Yapraklara gömülü karbon nanotüpler, bir bitki hasar gördüğünde üretilen kimyasal sinyalleri algılar.

MIT mühendisleri, karbon nanotüplerinden yapılmış sensörleri kullanarak bitkilerin yaralanma, enfeksiyon ve hafif hasar gibi streslere nasıl tepki verdiğini yakından takip etmenin bir yolunu geliştirdiler. Bu sensörler, hidrojen peroksit sinyal dalgalarını rapor ettikleri bitki yapraklarına gömülebilir.

Bitkiler, yapraklarında iletişim kurmak için hidrojen peroksit kullanırlar, yaprak hücrelerini, hasarları onarmaya veya böcekler gibi yırtıcıları savuşturmaya yardımcı olacak bileşikler üretmeye teşvik eden bir sıkıntı sinyali gönderirler. Yeni sensörler, farklı stres türlerinin yanı sıra farklı bitki türleri arasında ayrım yapmak için bu hidrojen peroksit sinyallerini kullanabilir.

“Bitkiler, şimdi ilk kez gözlemleyebileceğimiz çok gelişmiş bir iç iletişim biçimine sahipler. Bu, gerçek zamanlı olarak, yaşayan bir bitkinin tepkisini görebildiğini ve deneyimlediği belirli bir stres türünü ilettiğini gösteriyor, ”diyor MIT'de Kimya Mühendisliği Karbon P. Dubbs Profesörü Michael Strano.
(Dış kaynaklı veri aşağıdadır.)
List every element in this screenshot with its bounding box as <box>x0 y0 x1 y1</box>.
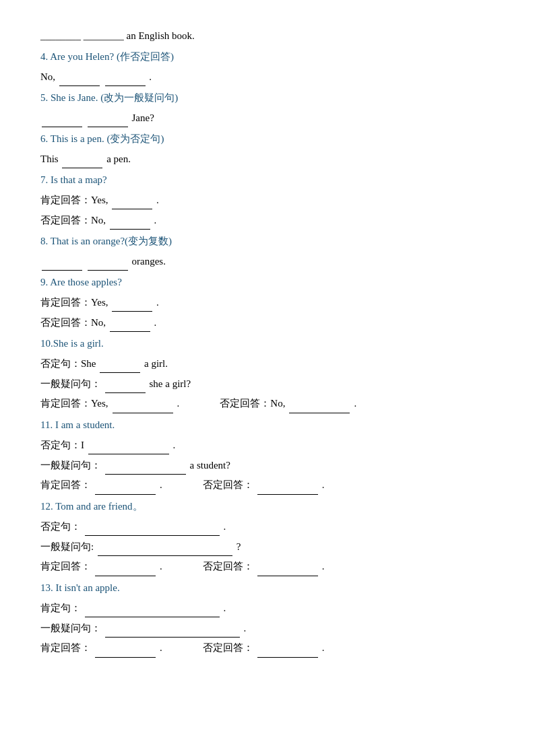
blank-2: ________ <box>84 30 124 41</box>
blank-q4-1 <box>59 67 100 86</box>
blank-q13-pos <box>85 598 220 617</box>
blank-1: ________ <box>40 30 81 41</box>
blank-q10-neg <box>100 354 140 373</box>
question-9: 9. Are those apples? 肯定回答：Yes, . 否定回答：No… <box>40 273 495 332</box>
line1: ________ ________ an English book. <box>40 27 495 45</box>
blank-q13-q1 <box>105 619 240 638</box>
question-10: 10.She is a girl. 否定句：She a girl. 一般疑问句：… <box>40 335 495 413</box>
blank-q11-pos <box>95 476 156 495</box>
question-11: 11. I am a student. 否定句：I . 一般疑问句： a stu… <box>40 416 495 495</box>
worksheet-content: ________ ________ an English book. 4. Ar… <box>40 27 495 658</box>
blank-q7-neg <box>110 211 150 230</box>
blank-q9-pos <box>112 293 152 312</box>
blank-q9-neg <box>110 313 150 332</box>
blank-q8-2 <box>88 252 128 271</box>
question-12: 12. Tom and are friend。 否定句： . 一般疑问句: ? … <box>40 497 495 576</box>
question-13: 13. It isn't an apple. 肯定句： . 一般疑问句： . 肯… <box>40 579 495 658</box>
q10-answers: 肯定回答：Yes, . 否定回答：No, . <box>40 394 495 413</box>
blank-q13-pos2 <box>95 639 156 658</box>
blank-q4-2 <box>105 67 146 86</box>
blank-q11-neg2 <box>257 476 318 495</box>
question-5: 5. She is Jane. (改为一般疑问句) Jane? <box>40 89 495 127</box>
q11-answers: 肯定回答： . 否定回答： . <box>40 476 495 495</box>
blank-q12-q1 <box>98 537 232 556</box>
q13-answers: 肯定回答： . 否定回答： . <box>40 639 495 658</box>
blank-q7-pos <box>112 191 152 209</box>
blank-q12-neg2 <box>257 557 318 576</box>
blank-q11-neg <box>88 436 169 454</box>
blank-q8-1 <box>42 252 82 271</box>
blank-q5-2 <box>88 108 128 127</box>
q12-answers: 肯定回答： . 否定回答： . <box>40 557 495 576</box>
blank-q12-pos <box>95 557 156 576</box>
question-8: 8. That is an orange?(变为复数) oranges. <box>40 232 495 271</box>
blank-q10-neg2 <box>289 394 350 413</box>
blank-q10-pos <box>113 394 173 413</box>
question-6: 6. This is a pen. (变为否定句) This a pen. <box>40 130 495 168</box>
blank-q11-q1 <box>105 456 186 475</box>
question-4: 4. Are you Helen? (作否定回答) No, . <box>40 48 495 86</box>
blank-q10-q1 <box>105 374 146 393</box>
blank-q12-neg <box>85 517 220 536</box>
blank-q13-neg <box>257 639 318 658</box>
question-7: 7. Is that a map? 肯定回答：Yes, . 否定回答：No, . <box>40 171 495 230</box>
blank-q5-1 <box>42 108 82 127</box>
blank-q6-1 <box>62 149 102 168</box>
Bu tür bir sensör, bitkilerin farklı stres türlerine nasıl tepki verdiğini incelemek için kullanılabilir ve potansiyel olarak tarım bilimcilerinin mahsul verimlerini iyileştirmek için yeni stratejiler geliştirmelerine yardımcı olur. Araştırmacılar, ıspanak, çilek bitkileri ve roka da dahil olmak üzere sekiz farklı bitki türünde yaklaşımlarını gösterdiler ve daha birçok alanda çalışabileceğine inanıyorlar.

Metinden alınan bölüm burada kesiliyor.